Byline: Eric Fisher, THE WASHINGTON TIMES
Baseball again has labor peace, but the sport's Cold War has done its damage. Attendance is off from coast to coast, fan interest is down by many other measures, and the NFL has begun anew, quickly taking back its position of global sports dominance.
As debate continues on the potential effects of the pending changes to baseball's economic system, everyone in the game agrees on one thing: Baseball must do far more to promote itself and stop trashing its own product.
Major League Baseball last week made a significant step in that direction, rolling out its latest advertising campaign, entitled "Wear the Ring." The multi-million dollar effort picks up where MLB's "Dynamic Superhumans" ads left off in early July, when stars such as Derek Jeter, Chipper Jones and Barry Bonds were shown as animated heroes performing larger-than-life physical feats. This time, however, the focus is geared to the upcoming postseason and quest for autumn immortality.
The effort is clearly a mea culpa of sorts for MLB, without making a direct apology to fans.
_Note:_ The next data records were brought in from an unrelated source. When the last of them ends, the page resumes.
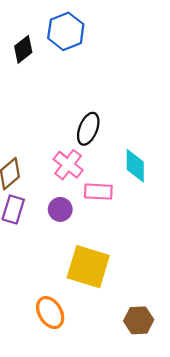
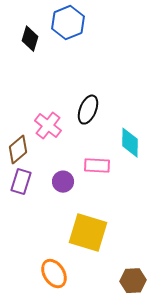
black diamond: (23, 49) -> (30, 39), turned -35
pink cross: (68, 165) -> (48, 126), moved

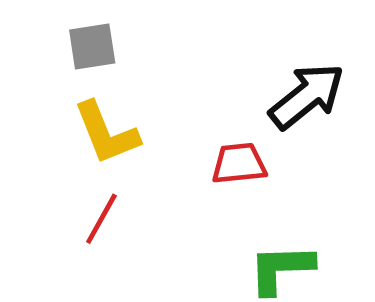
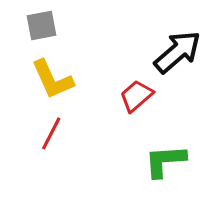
red trapezoid: (239, 164) -> (136, 96), turned -33

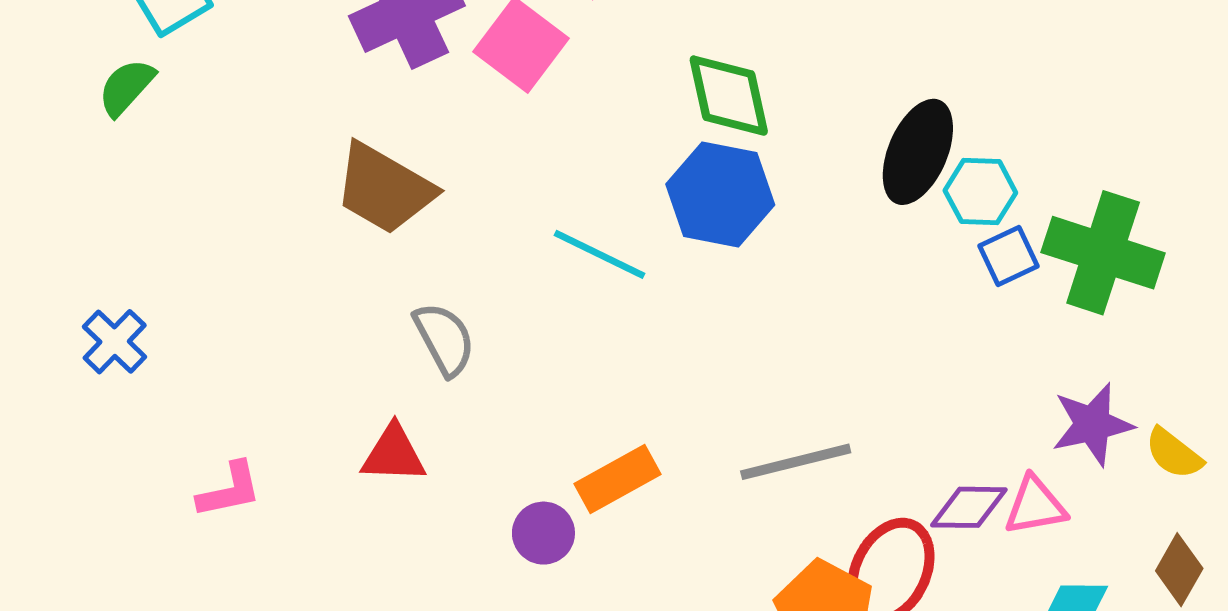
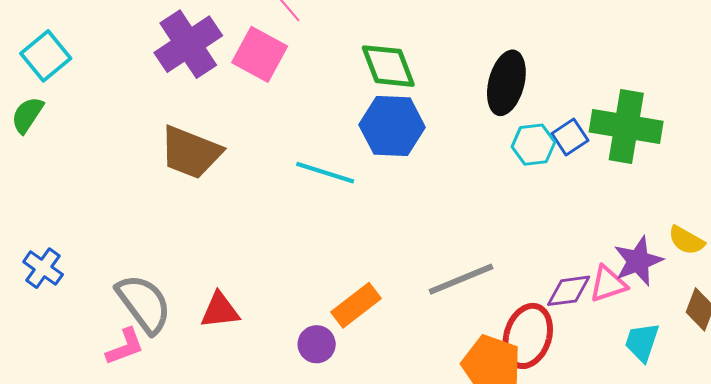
cyan hexagon: (980, 192) -> (533, 145), moved
gray semicircle: (444, 339) -> (144, 304), moved, size x1.4
purple star: (1092, 424) -> (638, 261), moved

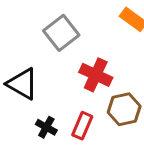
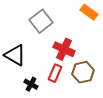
red rectangle: (82, 126) -> (55, 73), moved

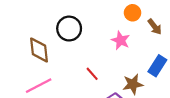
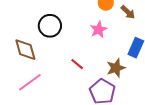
pink star: (121, 40) -> (99, 30), turned 30

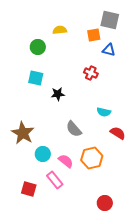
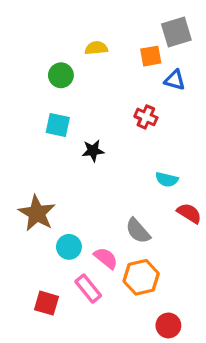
gray square: (110, 20) -> (176, 32), turned -30
gray semicircle: (74, 129) -> (138, 231), moved
orange hexagon: (92, 158) -> (141, 277), moved

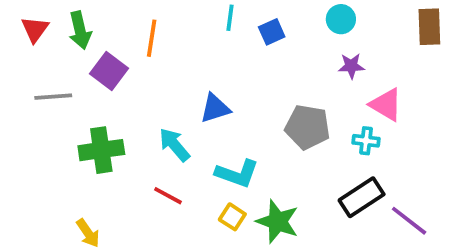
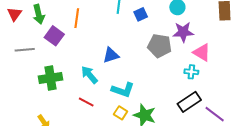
purple star: (351, 66) -> (183, 32), size x1.5
gray pentagon: (307, 127) -> (160, 46), moved

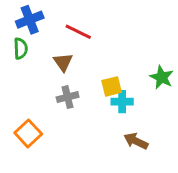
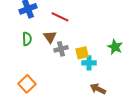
green semicircle: (21, 49) -> (27, 39), moved
gray cross: (68, 97) -> (61, 49), moved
Commissioner Bud Selig addressed that partly in an open letter to fans two weeks ago, acknowledging the tense, often bitter 10 months of labor talks "tried the patience of players, clubs, and you, our fans." But the formula for the ads is tried-and-true: showcase the stars, include lots of energy and quick cuts, and focus squarely on the on-field competition.
Tim Brosnan, MLB executive vice president for business, said the new ads were not specifically designed in response to the labor strife and the strike that was barely averted. But he acknowledged the ads' potential usefulness in shifting fan attention back on the field.
"These ads are running in exactly the same format and tone and tenor they were originally planned in," Brosnan said. "Fortunately, we get to keep these right on schedule [with labor peace secured]. And the plan is certainly for them to be very useful [in improving fan …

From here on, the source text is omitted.